Second, the Court here, as in several (but not all) recent preemption decisions, weighed heavily the views of the federal government. Neither the DOT nor the Solicitor General’s office argued for preemption in the case; the United States brief sided with the claimant petitioners. The Court noted this as part of the rationale for its ruling. Since the government’s anti-preemption brief and argument was rooted in close attention to the regulatory action and statutory language, its arguments dovetailed well with the outcome on the merits.   In contrast, late in the Bush Administration, many agencies routinely claimed broad preemptive impact of their actions; today’s decision should not open the floodgates to future similar excessive preemption claims since the Court’s decision showed nuanced attention to what the agency actually did, not just accepting a conclusory claim of preemptive impact. The Court’s close attention today to what the agency did and did not do can be harmonized with the Court’s 2009 ruling in Wyeth v. Levine, where the Court rejected manufacturer claims of preemption of drug injury claims, and where manufacturers relied heavily on a Food and Drug Administration (FDA) policy reversal that resulted in a pro-preemption FDA position.    In Wyeth, the Court looked closely at the history of the FDA’s views and found that the policy reversal embracing a preemptive outcome lacked preceding regulatory vetting and was not worthy of deference. These two cases can be reconciled: the Williamson court pointed out that the DOT had not “expressed inconsistent views on this subject” and quoted consistent past DOT briefs on the preemption issue. Courts now need to look in detail at what the agency’s claimed preemptive action actually did. And, as usual, consistent agency regulatory policies and litigation positions will weigh in favor of the government’s position. 

Third, the Williamson Court paid close attention to the actual statutory language that preserved common law claims with an express savings clause. Both the Supreme Court and many lower courts have at times given little attention to this critical indicator of congressional intent.   Today’s decision shows a return to close attention to statutory language.

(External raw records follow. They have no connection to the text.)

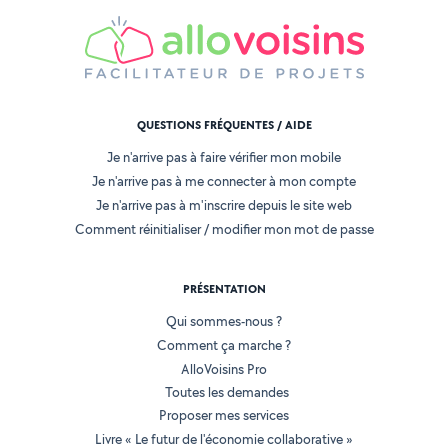
QUESTIONS FRÉQUENTES / AIDE
Je n'arrive pas à faire vérifier mon mobile
Je n'arrive pas à me connecter à mon compte
Je n'arrive pas à m'inscrire depuis le site web
Comment réinitialiser / modifier mon mot de passe
PRÉSENTATION
Qui sommes-nous ?
Comment ça marche ?
AlloVoisins Pro
Toutes les demandes
Proposer mes services
Livre « Le futur de l'économie collaborative »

Today’s decision shows sound respect for congressional language choices and carefully considered regulatory judgments. In addition, by preserving the possibility of common law claims, the Court, like Congress in the underlying law, leaves in place incentives for manufacturers to remain vigilant in looking for ways to make their products safer. Preemption battles will continue, but today’s decision will likely stem the tide of pro-preemption claims based on past regulatory mandates and approvals.